(Beginning of Information shown)

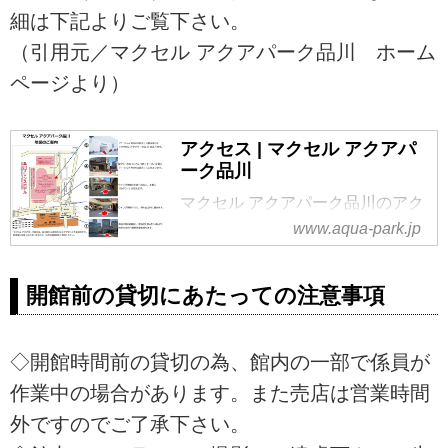
細は下記よりご覧下さい。
（引用元／マクセル アクアパーク品川 ホーム
ページより）
アクセス | マクセル アクアパ
ーク品川
マクセル アクアパーク品川のアク
セス方法について。マクセル アク
www.aqua-park.jp
アパーク品川は、音･光･映像、生
きものたちが融合する最先端エン
開館前の貸切にあたっての注意事項
タメ施設です。
◇開館時間前の貸切の為、館内の一部で係員が
作業中の場合があります。また売店は営業時間
外ですのでご了承下さい。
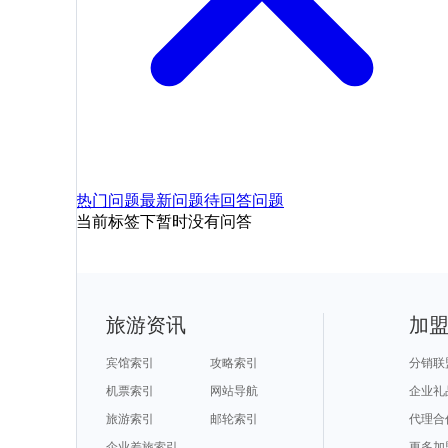
热门问题
最新问题
待回答问题
当前标签下暂时没有问答
旅游资讯
加
宾馆索引
攻略索引
分销联
机票索引
网站导航
企业礼
旅游索引
邮轮索引
代理合
企业差旅索引
更多加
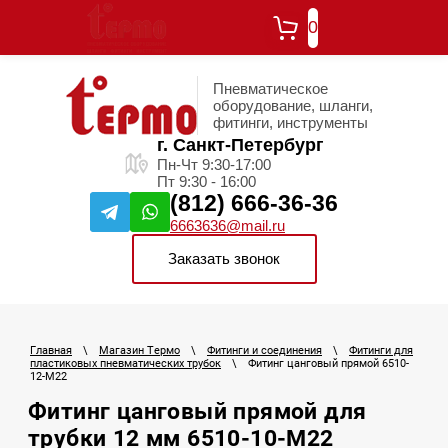
0
Пневматическое
оборудование, шланги,
фитинги, инструменты
г. Санкт-Петербург
Пн-Чт 9:30-17:00
Пт 9:30 - 16:00
(812) 666-36-36
6663636@mail.ru
Заказать звонок
Главная
\
Магазин Термо
\
Фитинги и соединения
\
Фитинги для
пластиковых пневматических трубок
\
Фитинг цанговый прямой 6510-
12-M22
Фитинг цанговый прямой для
трубки 12 мм 6510-10-M22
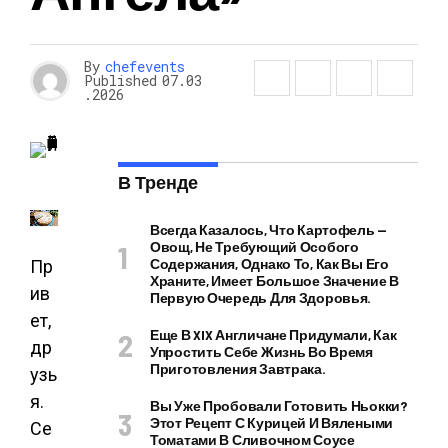
By
chefevents
Published
07.03
.2026
В Тренде
Всегда Казалось, Что Картофель —
Овощ, Не Требующий Особого
Содержания, Однако То, Как Вы Его
Пр
Храните, Имеет Большое Значение В
ив
Первую Очередь Для Здоровья.
ет,
Еще В XIX Англичане Придумали, Как
др
Упростить Себе Жизнь Во Время
Приготовления Завтрака.
узь
я.
Вы Уже Пробовали Готовить Ньокки?
Этот Рецепт С Курицей И Вялеными
Се
Томатами В Сливочном Соусе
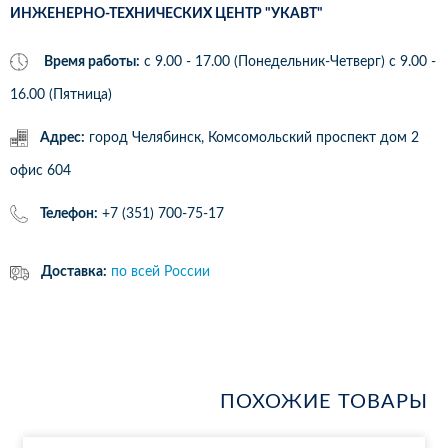
ИНЖЕНЕРНО-ТЕХНИЧЕСКИХ ЦЕНТР "УКАВТ"
Время работы:
с 9.00 - 17.00 (Понедельник-Четверг) c 9.00 -
16.00 (Пятница)
Адрес:
город Челябинск, Комсомольский проспект дом 2
офис 604
Телефон:
+7 (351) 700-75-17
Доставка:
по всей России
ПОХОЖИЕ ТОВАРЫ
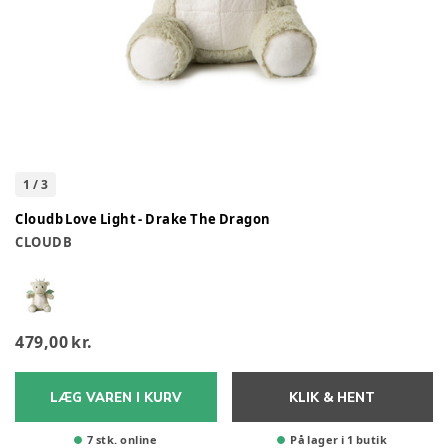
1
/
3
Cloudb Love Light - Drake The Dragon
CLOUDB
479,00 kr.
LÆG VAREN I KURV
KLIK & HENT
7 stk. online
På lager i 1 butik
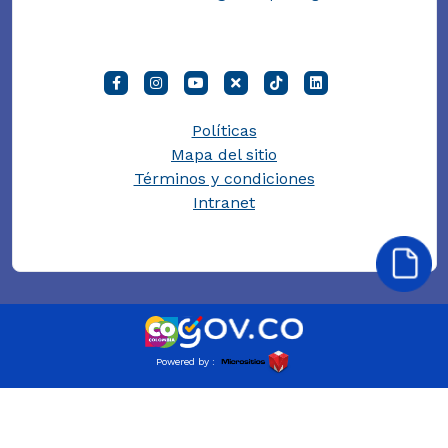
Políticas
Mapa del sitio
Términos y condiciones
Intranet
Powered by :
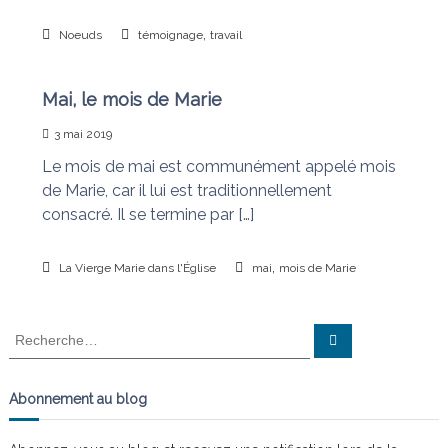
,
Noeuds
témoignage
travail
Mai, le mois de Marie
3 mai 2019
Le mois de mai est communément appelé mois
de Marie, car il lui est traditionnellement
consacré. Il se termine par […]
,
La Vierge Marie dans l'Église
mai
mois de Marie
R
R
e
e
c
c
h
e
h
Abonnement au blog
r
e
c
h
r
e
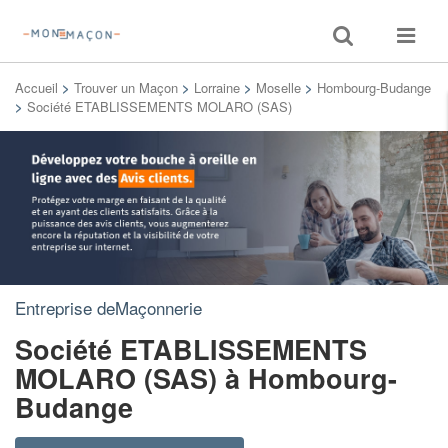
Toggle
Toggle
search
navigat
Accueil
>
Trouver un Maçon
>
Lorraine
>
Moselle
>
Hombourg-Budange
>
Société ETABLISSEMENTS MOLARO (SAS)
Entreprise deMaçonnerie
Société ETABLISSEMENTS
MOLARO (SAS)
à Hombourg-
Budange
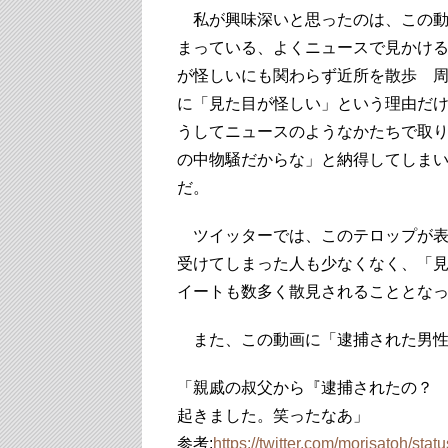
私が興味深いと思ったのは、この動
まっている、よくニュースで見かけ
が怪しいにも関わらず近所を散歩 
に「見た目が怪しい」という理由だ
うしてニュースのようなかたちで取
の中物騒だからな」と納得してしま
だ。
ツイッターでは、このテロップが表
受けてしまった人も少なくなく、「
イートも数多く散見されることとな
また、この動画に「逮捕された男性
「親戚の叔父から『逮捕されたの？ T
起きました。笑ったなあ」
参考:
https://twitter.com/morisatoh/s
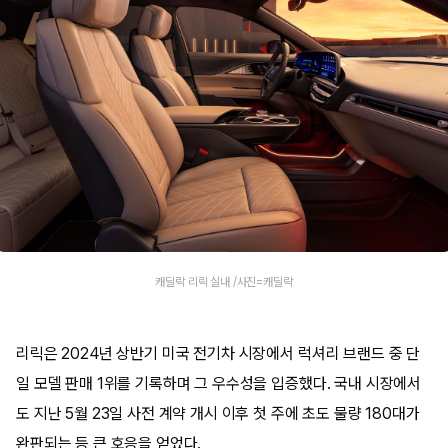
캐딜락 리릭 실내 /사진=캐딜락
리릭은 2024년 상반기 미국 전기차 시장에서 럭셔리 브랜드 중 단
일 모델 판매 1위를 기록하며 그 우수성을 입증했다. 국내 시장에서
도 지난 5월 23일 사전 계약 개시 이후 첫 주에 초도 물량 180대가
완판되는 등 큰 호응을 얻었다.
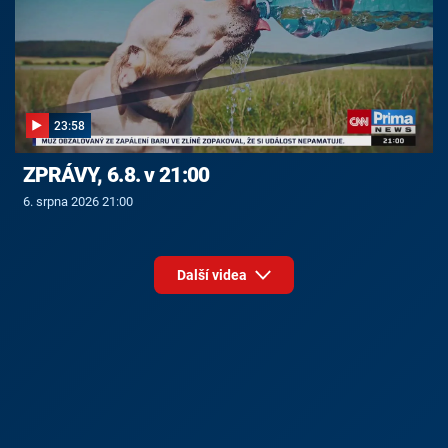
23:58
ZPRÁVY, 6.8. v 21:00
6. srpna 2026 21:00
Další videa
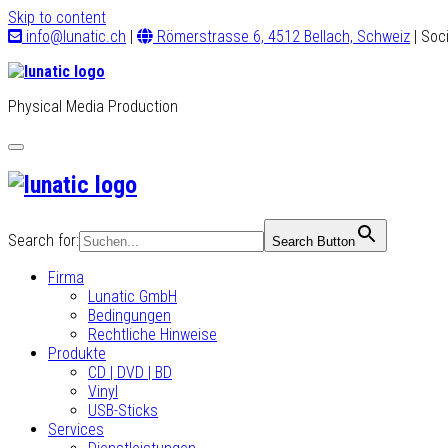
Skip to content
info@lunatic.ch
|
Römerstrasse 6, 4512 Bellach, Schweiz
| Soc
Physical Media Production
Toggle
navigation
Search for:
Search Button
Firma
Lunatic GmbH
Bedingungen
Rechtliche Hinweise
Produkte
CD | DVD | BD
Vinyl
USB-Sticks
Services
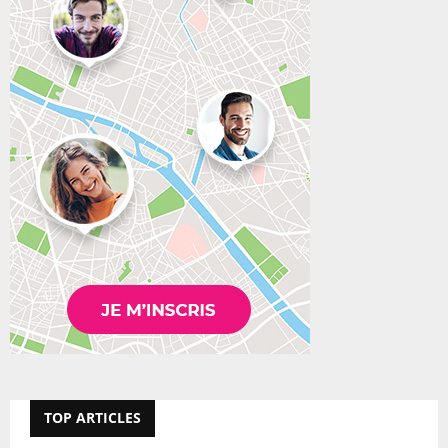
TOP ARTICLES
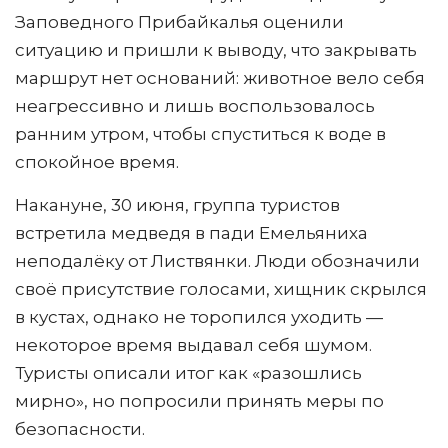
Заповедного Прибайкалья оценили
ситуацию и пришли к выводу, что закрывать
маршрут нет оснований: животное вело себя
неагрессивно и лишь воспользовалось
ранним утром, чтобы спуститься к воде в
спокойное время.
Накануне, 30 июня, группа туристов
встретила медведя в пади Емельяниха
неподалёку от Листвянки. Люди обозначили
своё присутствие голосами, хищник скрылся
в кустах, однако не торопился уходить —
некоторое время выдавал себя шумом.
Туристы описали итог как «разошлись
мирно», но попросили принять меры по
безопасности.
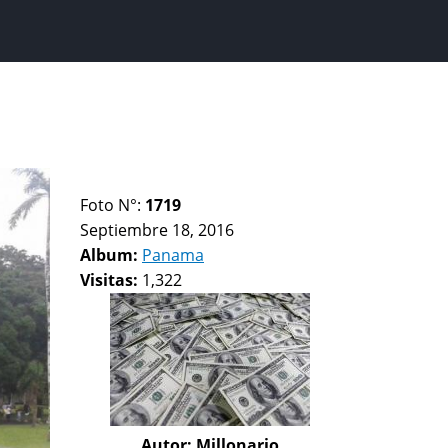
Foto N°:
1719
Septiembre 18, 2016
Album:
Panama
Visitas:
1,322
Autor:
Millonario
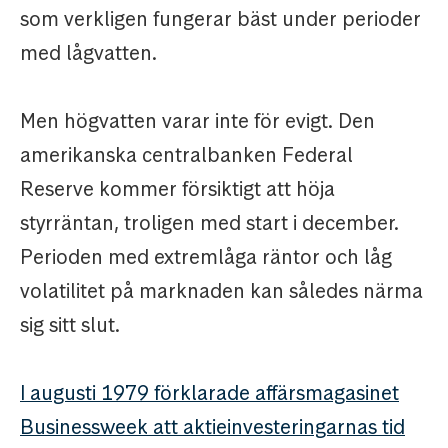
som verkligen fungerar bäst under perioder
med lågvatten.
Men högvatten varar inte för evigt. Den
amerikanska centralbanken Federal
Reserve kommer försiktigt att höja
styrräntan, troligen med start i december.
Perioden med extremlåga räntor och låg
volatilitet på marknaden kan således närma
sig sitt slut.
I augusti 1979 förklarade affärsmagasinet
Businessweek att aktieinvesteringarnas tid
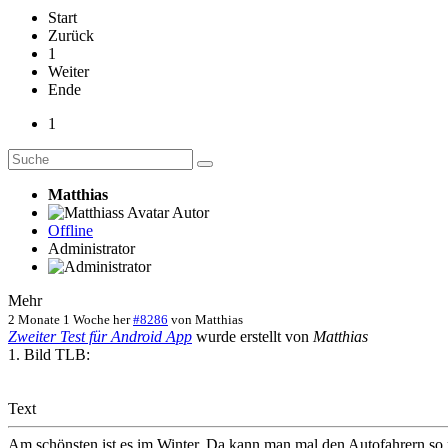
Start
Zurück
1
Weiter
Ende
1
Matthias
Autor
Offline
Administrator
Mehr
2 Monate 1 Woche her
#8286
von
Matthias
Zweiter Test für Android App
wurde erstellt von
Matthias
1. Bild TLB:
Text
Am schönsten ist es im Winter. Da kann man mal den Autofahrern so ri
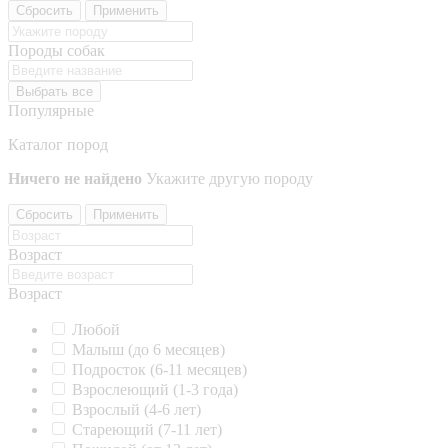
Сбросить
Применить
Породы собак
Выбрать все
Популярные
Каталог пород
Ничего не найдено
Укажите другую породу
Сбросить
Применить
Возраст
Возраст
Любой
Малыш (до 6 месяцев)
Подросток (6-11 месяцев)
Взрослеющий (1-3 года)
Взрослый (4-6 лет)
Стареющий (7-11 лет)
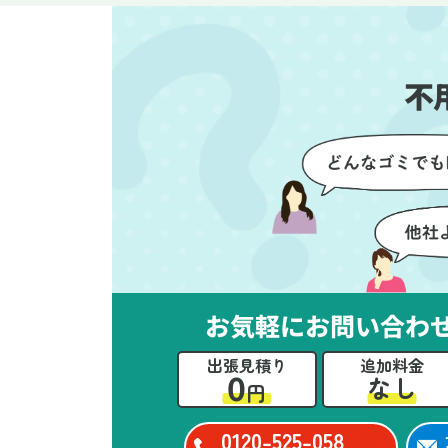
す。家族それぞれが必要なもの
に
を確認しながら進めることがで
か
き、安心感を持って作業をお任
に
不
せできました。さらに、作業終
て
了後には部屋全体を清掃してい
だ
ただき、まるで新しい家のよう
さ
な清潔感に感動しました。
ル
い
立
か
思
お気軽にお問い合わ
ー
た
出張見積り
追加料金
0
なし
円
0120-525-058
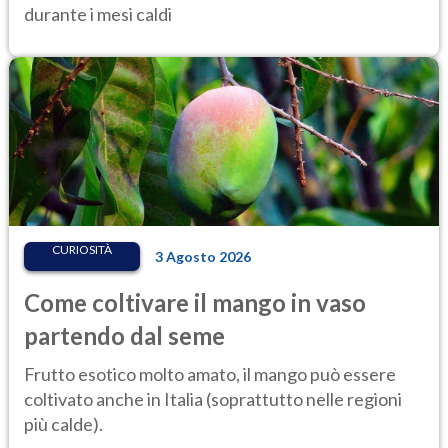
durante i mesi caldi
CURIOSITÀ
3 Agosto 2026
Come coltivare il mango in vaso
partendo dal seme
Frutto esotico molto amato, il mango può essere
coltivato anche in Italia (soprattutto nelle regioni
più calde).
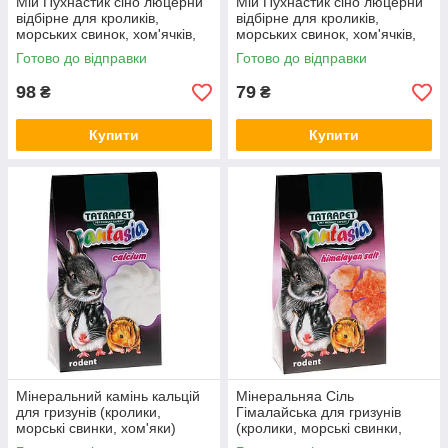
Мій Пухнастик сіно люцерни
Мій Пухнастик сіно люцерни
відбірне для кроликів,
відбірне для кроликів,
морських свинок, хом'ячків,
морських свинок, хом'ячків,
мишей, щурів та шиншил,
мишей, щурів та шиншил,
Готово до відправки
Готово до відправки
450 г
200 г
98
79
₴
₴
Купити
Купити
Мінеральний камінь кальцій
Мінеральняа Сіль
для гризунів (кролики,
Гімалайська для гризунів
морські свинки, хом'яки)
(кролики, морські свинки,
TatraPet Fantasia 30 г 346,15
хом'яки) TatraPet Fantasia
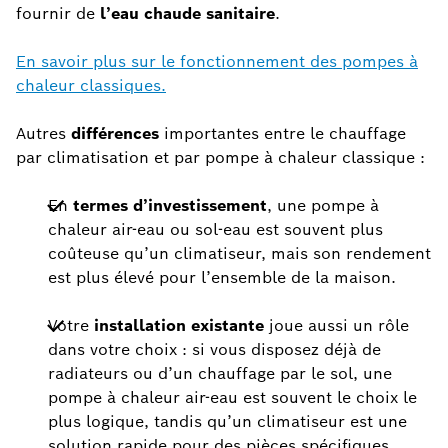
fournir de
l’eau chaude sanitaire
.
En savoir plus sur le fonctionnement des pompes à
chaleur classiques.
Autres
différences
importantes entre le chauffage
par climatisation et par pompe à chaleur classique :
En
termes d’investissement
, une pompe à
chaleur air-eau ou sol-eau est souvent plus
coûteuse qu’un climatiseur, mais son rendement
est plus élevé pour l’ensemble de la maison.
Votre
installation existante
joue aussi un rôle
dans votre choix : si vous disposez déjà de
radiateurs ou d’un chauffage par le sol, une
pompe à chaleur air-eau est souvent le choix le
plus logique, tandis qu’un climatiseur est une
solution rapide pour des pièces spécifiques.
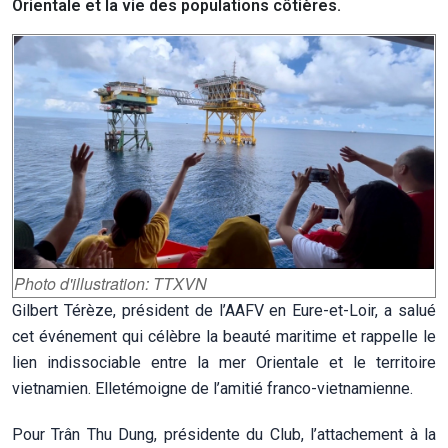
Orientale et la vie des populations côtières.
Photo d'illustration: TTXVN
Gilbert Térèze, président de l’AAFV en Eure-et-Loir, a salué
cet événement qui célèbre la beauté maritime et rappelle le
lien indissociable entre la mer Orientale et le territoire
vietnamien. Elletémoigne de l’amitié franco-vietnamienne.
Pour Trân Thu Dung, présidente du Club, l’attachement à la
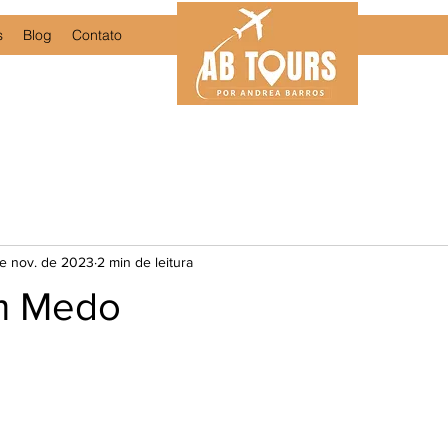
s
Blog
Contato
e nov. de 2023
2 min de leitura
m Medo
e 5 estrelas.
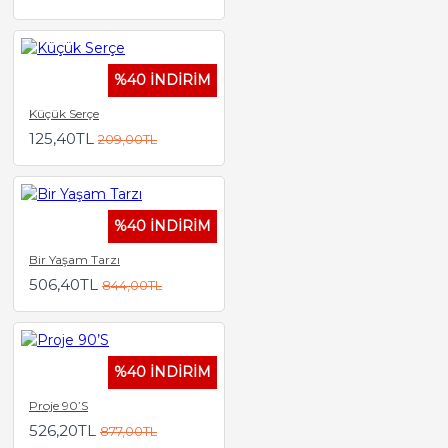
%40 İNDİRİM
Küçük Serçe
125,40TL
209,00TL
%40 İNDİRİM
Bir Yaşam Tarzı
506,40TL
844,00TL
%40 İNDİRİM
Proje 90’S
526,20TL
877,00TL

(End of Information shown)

Between and including the line with "importantes entre le chauffage" and the line with "Gilbert Térèze, président", repeat every line exactly as it appears above, with pictures left out.

Exercise solution —
importantes entre le chauffage
par climatisation et par pompe à chaleur classique :
En
termes d’investissement
, une pompe à
chaleur air-eau ou sol-eau est souvent plus
coûteuse qu’un climatiseur, mais son rendement
est plus élevé pour l’ensemble de la maison.
Votre
installation existante
joue aussi un rôle
dans votre choix : si vous disposez déjà de
radiateurs ou d’un chauffage par le sol, une
pompe à chaleur air-eau est souvent le choix le
plus logique, tandis qu’un climatiseur est une
solution rapide pour des pièces spécifiques.
Orientale et la vie des populations côtières.
Photo d'illustration: TTXVN
Gilbert Térèze, président de l’AAFV en Eure-et-Loir, a salué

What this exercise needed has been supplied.